Theresa May urged to cling onto power until 2021 to save Brexit, stop Tory collapse

Theresa May urged to cling onto power until 2021 to save Brexit, stop Tory collapse

Theresa May is being urged not to resign until close to the next election amid fears a power struggle could spell the end of the Tory party. Conservatives worry a leadership battle would also be disastrous for Brexit negotiations.

Senior Tory politicians fear that a pre-2021 resignation could see Brexit and its delicate negotiations destroyed, taking the Conservative party down with it. The next election must be held before June 2022, and Tory leadership elections usually take around four months.

The British PM is expected to have agreed the basic terms of the new EU-UK relationship by October 2018. A full trade agreement could take months longer, and may not be ready by the end of 2020 (at the earliest), meaning that if May jumps prior to this, senior party members fear her potential successors could abandon delicate agreements and trade deals to appease to the party’s widely Euroskeptic base.

“[May] will have to stay on indefinitely, not least because the government will fall if she goes,” one senior minister told The Times. “She has to stay until Brexit is completed because obviously it would become the most heated part of any leadership contest,” said pro-Brexit backbench MP Jacob Rees-Mogg.

The attitude shift comes in stark contrast to views expressed only last week that May would not survive past Christmas. “She is not one to up sticks and leave,” one cabinet minister said. “I’m confident that she will go on long beyond when many people expect. There is no clean and simple moment when she will or can leave. I think the leadership contest will be pushed back and back.”
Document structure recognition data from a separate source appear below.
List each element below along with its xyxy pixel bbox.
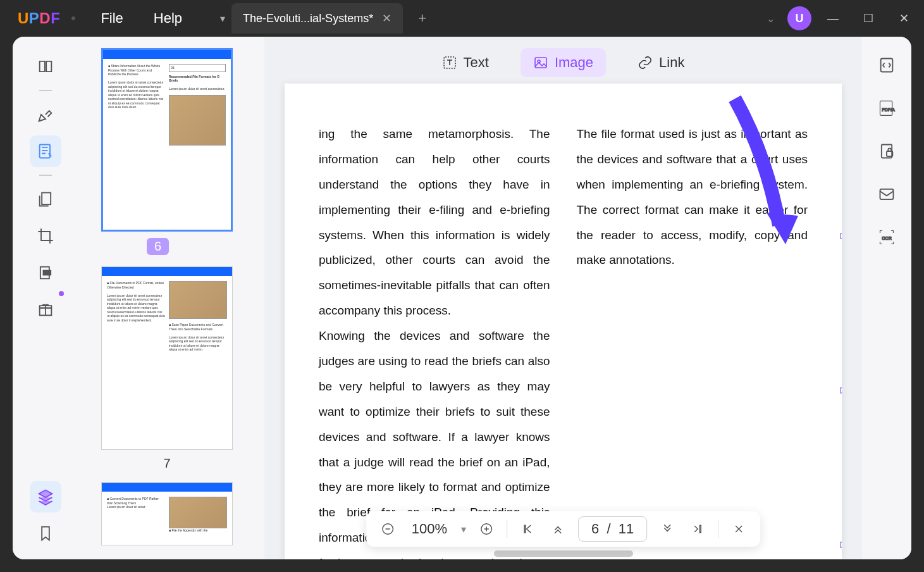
svg-rect-15 (880, 189, 894, 199)
page-column-right: The file format used is just as importan… (577, 121, 808, 559)
thumbnail-number: 7 (89, 456, 245, 471)
thumbnail-page-6[interactable]: ■ Share Information About the Whole Proc… (89, 48, 245, 255)
svg-rect-1 (42, 193, 51, 205)
zoom-level: 100% (408, 521, 451, 537)
crop-tool[interactable] (30, 220, 61, 252)
text-icon (442, 55, 457, 70)
image-icon (533, 55, 548, 70)
svg-text:OCR: OCR (882, 236, 892, 240)
annotate-tool[interactable] (30, 99, 61, 130)
resize-handle-sw[interactable] (840, 542, 842, 548)
zoom-in-button[interactable] (476, 519, 496, 539)
title-bar: UPDF File Help ▾ The-Evoluti...ial-Syste… (0, 0, 924, 37)
gift-tool[interactable] (30, 294, 61, 325)
edit-text-button[interactable]: Text (429, 48, 502, 77)
share-tool[interactable] (873, 181, 900, 208)
convert-tool[interactable] (873, 52, 900, 78)
rail-separator (39, 175, 52, 176)
prev-page-button[interactable] (548, 519, 568, 539)
tab-close-icon[interactable]: ✕ (382, 11, 391, 25)
tab-strip: ▾ The-Evoluti...ial-Systems* ✕ + (220, 3, 426, 34)
close-window-button[interactable]: ✕ (890, 4, 918, 32)
rail-separator (39, 90, 52, 91)
maximize-button[interactable]: ☐ (854, 4, 882, 32)
thumbnail-panel[interactable]: ■ Share Information About the Whole Proc… (78, 37, 264, 559)
menu-help[interactable]: Help (154, 10, 182, 27)
edit-link-label: Link (659, 54, 684, 71)
redact-tool[interactable] (30, 257, 61, 289)
workspace: ■ Share Information About the Whole Proc… (13, 37, 911, 559)
zoom-out-button[interactable] (378, 519, 398, 539)
menu-file[interactable]: File (101, 10, 123, 27)
svg-rect-0 (40, 145, 50, 158)
layers-panel-button[interactable] (30, 481, 61, 513)
edit-link-button[interactable]: Link (625, 48, 697, 77)
bookmark-panel-button[interactable] (30, 518, 61, 549)
page-canvas[interactable]: ing the same metamorphosis. The informat… (285, 84, 842, 559)
svg-rect-3 (44, 271, 51, 275)
new-tab-icon[interactable]: + (418, 10, 426, 27)
app-logo: UPDF (18, 9, 60, 27)
zoom-dropdown-icon[interactable]: ▾ (461, 523, 466, 535)
document-tab[interactable]: The-Evoluti...ial-Systems* ✕ (231, 3, 403, 34)
edit-tool[interactable] (30, 135, 61, 167)
user-avatar[interactable]: U (787, 6, 811, 30)
horizontal-scrollbar[interactable] (494, 550, 633, 557)
pdfa-tool[interactable]: PDF/A (873, 95, 900, 121)
svg-rect-6 (535, 58, 546, 68)
tab-title: The-Evoluti...ial-Systems* (243, 12, 373, 25)
main-menu: File Help (101, 10, 182, 27)
protect-tool[interactable] (873, 138, 900, 165)
svg-text:PDF/A: PDF/A (882, 108, 895, 112)
thumbnail-page-8[interactable]: ■ Convert Documents to PDF Rather than S… (89, 482, 245, 545)
left-tool-rail (13, 37, 78, 559)
thumbnail-page-7[interactable]: ■ File Documents in PDF Format, unless O… (89, 266, 245, 471)
chevron-down-icon[interactable]: ⌄ (761, 8, 780, 30)
last-page-button[interactable] (687, 519, 708, 539)
thumbnail-number: 6 (147, 238, 169, 255)
first-page-button[interactable] (517, 519, 538, 539)
close-bar-button[interactable] (729, 519, 749, 539)
minimize-button[interactable]: — (819, 4, 847, 32)
page-column-left: ing the same metamorphosis. The informat… (319, 121, 550, 559)
window-controls: ⌄ U — ☐ ✕ (761, 0, 918, 37)
tab-dropdown-icon[interactable]: ▾ (220, 13, 225, 25)
resize-handle-w[interactable] (840, 387, 842, 394)
ocr-tool[interactable]: OCR (873, 224, 900, 251)
logo-dot (71, 16, 75, 20)
edit-mode-tools: Text Image Link (429, 48, 698, 77)
page-indicator[interactable]: 6 / 11 (578, 516, 647, 542)
edit-text-label: Text (464, 54, 489, 71)
main-view: Text Image Link ing the same metamorphos… (264, 37, 862, 559)
resize-handle-nw[interactable] (840, 233, 842, 239)
pages-tool[interactable] (30, 183, 61, 215)
edit-image-label: Image (555, 54, 593, 71)
edit-image-button[interactable]: Image (521, 48, 606, 77)
view-control-bar: 100% ▾ 6 / 11 (366, 511, 761, 547)
right-tool-rail: PDF/A OCR (862, 37, 911, 559)
link-icon (638, 55, 653, 70)
reader-tool[interactable] (30, 51, 61, 82)
next-page-button[interactable] (657, 519, 677, 539)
May is also expected to stave off a cabinet reshuffle, which was expected in the new year, in order to stop any major disruptions before trade talks with the EU ramp up in March.

“A reshuffle is not a card any PM can play too often, so you should only do one when you really have to,” a close ally to May told The Sun. “They have a habit of creating more problems than they solve, so there is a growing feeling not to rock the boat now Theresa is looking more solid. We will also get an undoubted kicking at the locals in May, so we’ll need something to regain the initiative after them.”